One thing not mentioned in the article is, if you work for, say, a US firm in a foreign country, you can play the money market to help your pay.
Note: This is AMAZINGLY risky and not recommended. Do it at your own risk
In 2002, I, a US citizen, was living in Australia, working for an Australian division of a US firm. I was offered a permanent job with the US firm, requiring that I live in Australia. I could A) require that I be paid in US$, or B) require that I be paid in A$. (Australia, like Canada, the US, and others, use dollars and the sign for their currency.) No matter what currency I am paid in, my local taxes would be paid in A. US taxes, would, of course, be paid in US$, however earnings made while living abroad and taxed by that local government for US citizens are not taxed up to approximately US$80,000.
In March 2002, the US$/A$ exchange rate was US$1 = A$1.92. Currently (9/16/03) it is US$1 = A$1.51.

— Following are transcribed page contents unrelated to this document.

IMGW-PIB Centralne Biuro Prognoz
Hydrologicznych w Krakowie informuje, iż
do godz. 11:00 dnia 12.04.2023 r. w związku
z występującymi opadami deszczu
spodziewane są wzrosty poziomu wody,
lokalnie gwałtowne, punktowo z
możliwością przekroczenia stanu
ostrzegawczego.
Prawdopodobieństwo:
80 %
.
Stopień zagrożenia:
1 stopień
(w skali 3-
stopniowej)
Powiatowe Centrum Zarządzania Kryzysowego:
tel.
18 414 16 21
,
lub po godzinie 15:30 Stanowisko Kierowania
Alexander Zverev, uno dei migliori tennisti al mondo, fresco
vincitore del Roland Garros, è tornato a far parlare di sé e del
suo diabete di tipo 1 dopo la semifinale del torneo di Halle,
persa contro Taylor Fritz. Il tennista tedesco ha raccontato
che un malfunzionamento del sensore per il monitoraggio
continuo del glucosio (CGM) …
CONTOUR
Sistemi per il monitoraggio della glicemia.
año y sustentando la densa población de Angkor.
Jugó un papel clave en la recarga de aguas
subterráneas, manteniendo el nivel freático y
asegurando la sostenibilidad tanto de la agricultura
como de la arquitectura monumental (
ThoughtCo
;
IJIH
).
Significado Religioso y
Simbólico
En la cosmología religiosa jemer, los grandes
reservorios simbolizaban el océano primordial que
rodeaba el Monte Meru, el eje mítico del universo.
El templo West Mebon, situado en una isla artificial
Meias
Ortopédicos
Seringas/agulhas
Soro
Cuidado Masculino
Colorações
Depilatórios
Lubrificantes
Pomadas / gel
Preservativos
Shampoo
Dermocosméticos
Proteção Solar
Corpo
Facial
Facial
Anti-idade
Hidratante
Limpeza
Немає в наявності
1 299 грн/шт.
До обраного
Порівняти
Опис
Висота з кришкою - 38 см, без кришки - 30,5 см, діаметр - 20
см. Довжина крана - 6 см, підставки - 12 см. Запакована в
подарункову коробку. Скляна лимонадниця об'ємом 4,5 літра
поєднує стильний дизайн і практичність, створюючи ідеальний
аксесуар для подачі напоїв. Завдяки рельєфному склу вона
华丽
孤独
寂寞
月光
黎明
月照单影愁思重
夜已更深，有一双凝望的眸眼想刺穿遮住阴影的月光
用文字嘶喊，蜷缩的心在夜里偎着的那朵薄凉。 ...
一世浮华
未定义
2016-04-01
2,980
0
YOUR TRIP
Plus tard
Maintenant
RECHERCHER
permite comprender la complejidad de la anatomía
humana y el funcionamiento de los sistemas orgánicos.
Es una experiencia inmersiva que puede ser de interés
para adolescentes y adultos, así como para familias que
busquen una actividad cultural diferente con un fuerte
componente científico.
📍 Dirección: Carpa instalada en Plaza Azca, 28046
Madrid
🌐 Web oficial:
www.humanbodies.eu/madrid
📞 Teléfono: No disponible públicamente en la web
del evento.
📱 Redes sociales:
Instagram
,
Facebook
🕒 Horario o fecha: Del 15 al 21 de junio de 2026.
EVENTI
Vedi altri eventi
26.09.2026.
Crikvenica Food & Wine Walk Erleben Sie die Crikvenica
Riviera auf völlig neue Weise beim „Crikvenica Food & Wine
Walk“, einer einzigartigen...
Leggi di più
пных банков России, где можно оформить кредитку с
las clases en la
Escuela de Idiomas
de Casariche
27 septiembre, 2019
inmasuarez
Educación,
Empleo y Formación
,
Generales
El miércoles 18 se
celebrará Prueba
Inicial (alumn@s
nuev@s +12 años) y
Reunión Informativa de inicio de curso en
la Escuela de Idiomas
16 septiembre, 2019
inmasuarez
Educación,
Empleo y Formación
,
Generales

Had I asked for a US$100,000 salary, I would have been making A$192,000 when I started. About a year and a half later, I would have been making A$151,000, a net loss in local pay of A$41,000! The net loss would actually have been greater, as I would have had to change the US$ to A$ with a steadily worsening exchange rate (or change A$ to US$ to pay US$ debts). So, basing my pay on a very favorable US$ when I started could have resulted in my having to modify my living style. On the plus side, my ability to pay US$-based bills has not changed.

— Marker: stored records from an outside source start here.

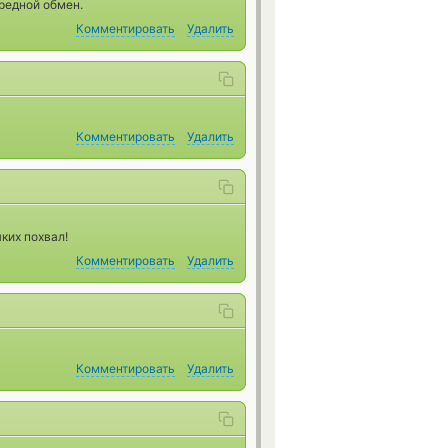
редной обмен.
Комментировать
Удалить
Комментировать
Удалить
ких похвал!
Комментировать
Удалить
Комментировать
Удалить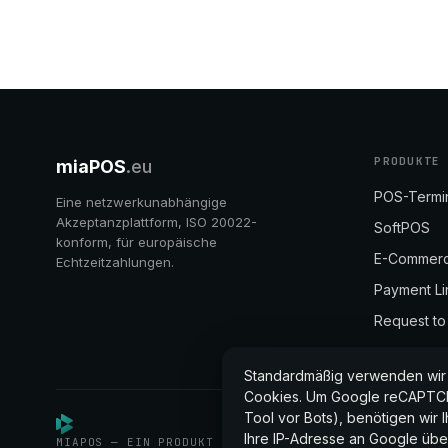
PRODUKTE
miaPOS
.eu
POS-Termi
Eine netzwerkunabhängige
Akzeptanzplattform, ISO 20022-
SoftPOS
konform, für europäische
E-Commer
Echtzeitzahlungen.
Payment Li
Request to
Standardmäßig verwenden wir a
Cookies. Um Google reCAPTCHA
Tool vor Bots), benötigen wir I
Ihre IP-Adresse an Google über
MIAPOS — EIN PRODUKT DER FINERGY GROUP.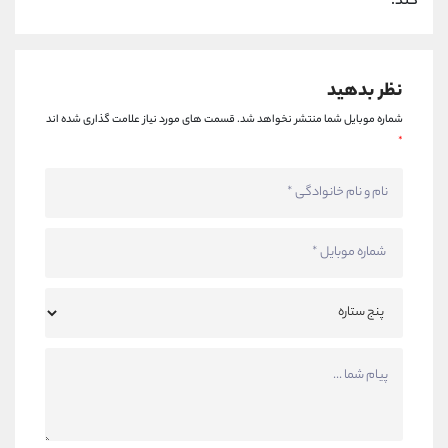
کند.
نظر بدهید
شماره موبایل شما منتشر نخواهد شد.
قسمت های مورد نیاز علامت گذاری شده اند
*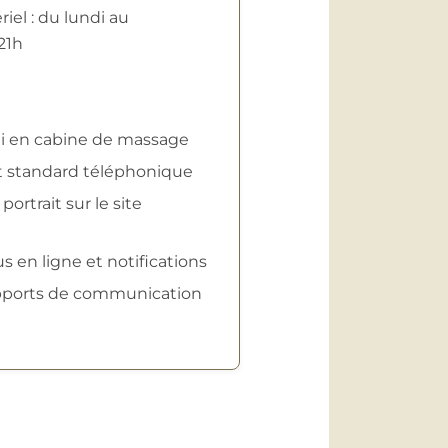
iel : du lundi au
21h
ni en cabine de massage
t standard téléphonique
rtrait sur le site
s en ligne et notifications
upports de communication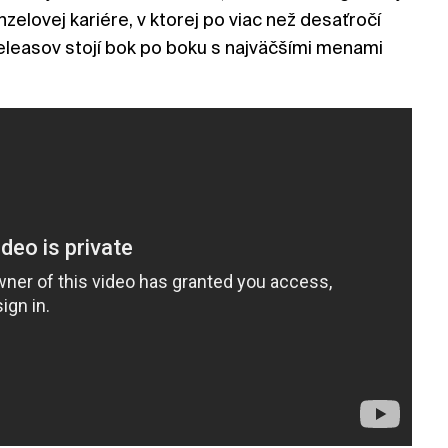
zelovej kariére, v ktorej po viac než desaťročí
eleasov stojí bok po boku s najväčšími menami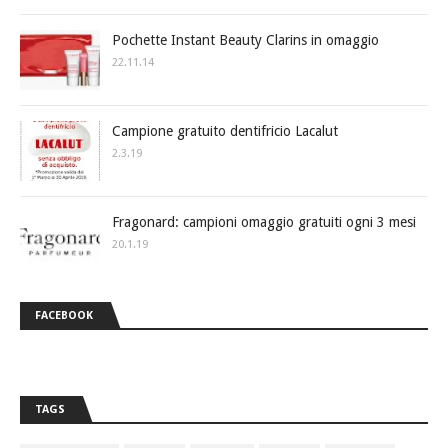
Pochette Instant Beauty Clarins in omaggio
22.11.14
Campione gratuito dentifricio Lacalut
2.3.19
Fragonard: campioni omaggio gratuiti ogni 3 mesi
20.1.19
FACEBOOK
TAGS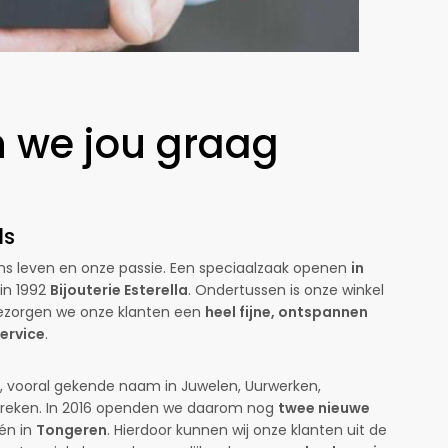
en we jou graag
ls
ns leven en onze passie. Een speciaalzaak openen
in
in 1992
Bijouterie Esterella
. Ondertussen is onze winkel
ezorgen we onze klanten een
heel fijne, ontspannen
service
.
te’, vooral gekende naam in Juwelen, Uurwerken,
treken. In 2016 openden we daarom nog
twee nieuwe
én in
Tongeren
. Hierdoor kunnen wij onze klanten uit de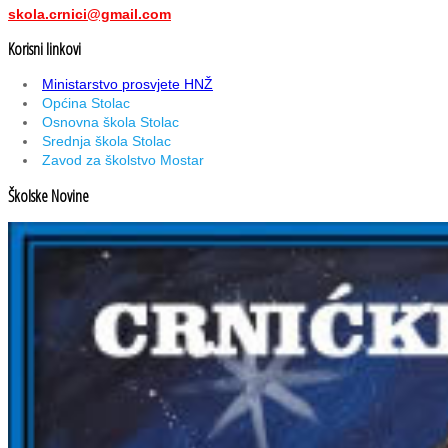
skola.crnici@gmail.com
Korisni linkovi
Ministarstvo prosvjete HNŽ
Općina Stolac
Osnovna škola Stolac
Srednja škola Stolac
Zavod za školstvo Mostar
Školske Novine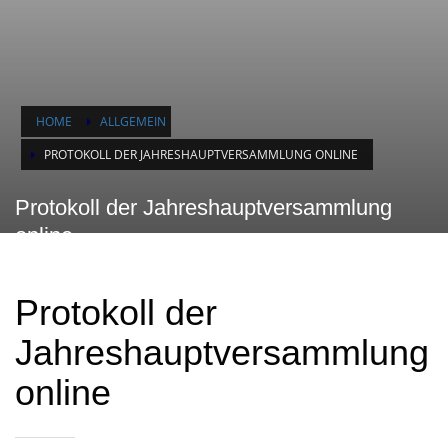
HOME
ALLGEMEIN
PROTOKOLL DER JAHRESHAUPTVERSAMMLUNG ONLINE
Protokoll der Jahreshauptversammlung
online
Protokoll der
Jahreshauptversammlung
online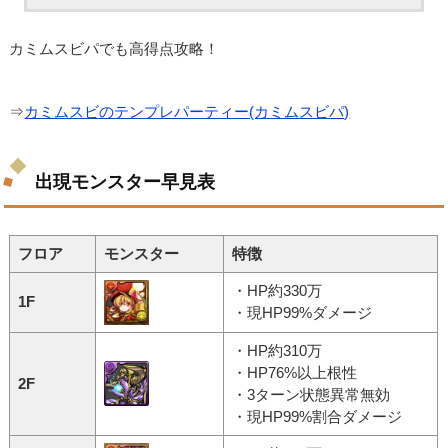
カミムスビパでも高得点攻略！
⇒
カミムスビのテンプレパーティー(カミムスビパ)
出現モンスター早見表
フロア
モンスター
特徴
・HP約330万
1F
・現HP99%ダメージ
・HP約310万
・HP76%以上根性
2F
・3ターン状態異常無効
・現HP99%割合ダメージ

Had I asked for an A$200,000 salary (an approximation of the US$100,000 above), as of now I would still be making A$200,000. However, my ability to pay US$ debts has massively increased. I went from making US$104,167 to US$132,450.
Just food for thought. Of course, one has to know that the exchange rate is going to change, and in which direction. This is, as a note, a small description of how currency futures work and why some businesses would want them.